Comprehensive recovery of metals in spent Ni–Mo/γ–Al2O3 hydrofining catalyst

This study proposes a technical route toward the comprehensive recovery of valuable metals from spent Ni–Mo/γ–Al2O3 hydrofining catalysts, which were employed to remove S, N, and O elements and metal–organic compounds from crude oil and petroleum products. Additionally, the process conditions are optimized, thereby providing good economic and environmental benefits. Sodium carbonate-assisted roasting of the spent catalyst effectively improves the secondary pollution and leaching effect. After Al, Mo, and Ni elements in the spent catalyst were converted into NaAlO2, Na2MoO4, and NiO, more than 99.8% of the metal ions entered the leaching solution, minimizing the loss. A synergistic extraction system using the di-(2-ethylhexyl)phosphoric acid (P204) and tri-n-octylamine (TOA) extractants were employed to extract molybdenum from the clarified acid leaching solution, and more than 97.5% of Mo was separated from Al and Ni. The MoO3 product was obtained by stripping with ammonia, followed by evaporating, and roasting.

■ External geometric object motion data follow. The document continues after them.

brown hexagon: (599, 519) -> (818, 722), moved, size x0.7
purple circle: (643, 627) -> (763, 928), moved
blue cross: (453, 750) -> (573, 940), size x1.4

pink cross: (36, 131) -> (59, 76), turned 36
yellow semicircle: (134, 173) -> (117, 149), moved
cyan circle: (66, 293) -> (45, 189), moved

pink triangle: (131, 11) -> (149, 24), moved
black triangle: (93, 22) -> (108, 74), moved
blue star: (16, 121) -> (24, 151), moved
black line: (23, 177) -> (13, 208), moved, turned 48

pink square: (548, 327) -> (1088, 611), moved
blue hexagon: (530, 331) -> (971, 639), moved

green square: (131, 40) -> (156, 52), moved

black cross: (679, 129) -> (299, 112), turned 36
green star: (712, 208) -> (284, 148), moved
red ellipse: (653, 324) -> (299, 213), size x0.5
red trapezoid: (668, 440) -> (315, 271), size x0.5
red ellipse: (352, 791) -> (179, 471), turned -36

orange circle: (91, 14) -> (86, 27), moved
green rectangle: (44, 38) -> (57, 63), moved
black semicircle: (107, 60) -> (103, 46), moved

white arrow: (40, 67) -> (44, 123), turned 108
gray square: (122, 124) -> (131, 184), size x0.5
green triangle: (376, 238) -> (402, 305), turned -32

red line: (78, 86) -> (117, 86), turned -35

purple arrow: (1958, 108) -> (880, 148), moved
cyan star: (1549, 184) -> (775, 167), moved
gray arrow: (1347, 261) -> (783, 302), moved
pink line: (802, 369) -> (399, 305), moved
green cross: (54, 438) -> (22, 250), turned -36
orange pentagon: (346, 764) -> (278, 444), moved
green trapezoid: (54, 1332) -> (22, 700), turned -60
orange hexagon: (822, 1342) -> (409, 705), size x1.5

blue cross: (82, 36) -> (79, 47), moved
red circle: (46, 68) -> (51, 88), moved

Furthermore, by adding ammonia to adjust the pH value of the molybdenum extraction solution to 4, 98.0% of the Al was extracted by P204. Subsequently, a Na2S precipitation agent was employed to convert Ni2+ into Ni(OH)S with a precipitation efficiency of 97.9%. Ultimately, the comprehensive recovery efficiencies of Al, Mo and Ni were 97.5%, 95.5%, and 90.9%, respectively, thereby realizing the comprehensive recovery of metals in the spent catalyst.